With all the improvements the loop instead of being this:

``````    vertices.foldLeft(d -> pred) { case ((d, pred), k) =>
vertices.foldLeft(d -> pred) { case ((d, pred), row) =>
vertices.foldLeft(d -> pred) { case ((d, pred), col) =>
val rc = row -> col
(d.get(rc), d.get(row -> k), d.get(k -> col)) match {
case (Some(rowcol), Some(rowk), Some(kcol)) if rowk + kcol < rowcol =>
// we had an old distance, but we have a better distance via vertex k
(d + (rc -> (rowk + kcol)), pred + (rc -> pred(k -> col)))

case (None, Some(rowk), Some(kcol)) =>
// old distance was INFINITY, but we have a new distance via vertex k
(d + (rc -> (rowk + kcol)), pred + (rc -> pred(k -> col)))

case (_, _, _) => (d, pred)
}
}
}
}
``````

would be this:

``````Cartesian(vertices, vertices, vertices).foldLeft(d -> pred) {
case ((d, pred), (k, row, col)) =>
val rc = row -> col
(d.get(rc), d.get(row -> k), d.get(k -> col)) match {
case (rowcolOpt, Some(rowk), Some(kcol)) if rowcolOpt.forall(_ > rowk + kcol) =>
(d + (rc -> (rowk + kcol)), pred + (rc -> pred(k -> col)))
case _ => (d, pred)
}
}
``````
1 Like

Also `case (_, _, _) => (d, pred)` can be replaced by `case _ => (d, pred)`

Is that an optimization or simply a style issue?

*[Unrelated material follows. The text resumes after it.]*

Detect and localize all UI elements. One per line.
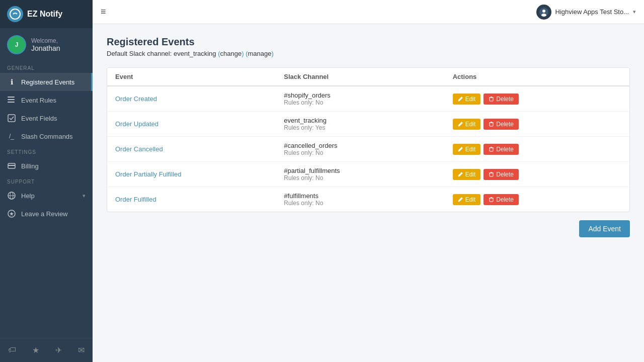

If it is only style, I prefer `(_,_,_)` as I can look at the group with my eyes, and emphasize that the only possibility is a triple, rather than some other sort of null value.

Is this `Cartesian` idea a common idiom? If not, I prefer (for my application) the three loops, as it tends to look like the pseudo-code for Floyd-Warshall which a student would find with any search.

Another part of my motivation is that I’ll be giving a course in graph-theory where students learn about single and multiple source shortest path search. Most texts they look at will present a mutable, imperative algorithm in pseudocode. I want to enhance their experience by should a function approach, even if (especially if) the students are not intimately familiar with functional programming. I don’t expect the students to go away and program it themselves functionally, but I’d like them to have some appreciation for how elegant and understandable it can be if done without mutation.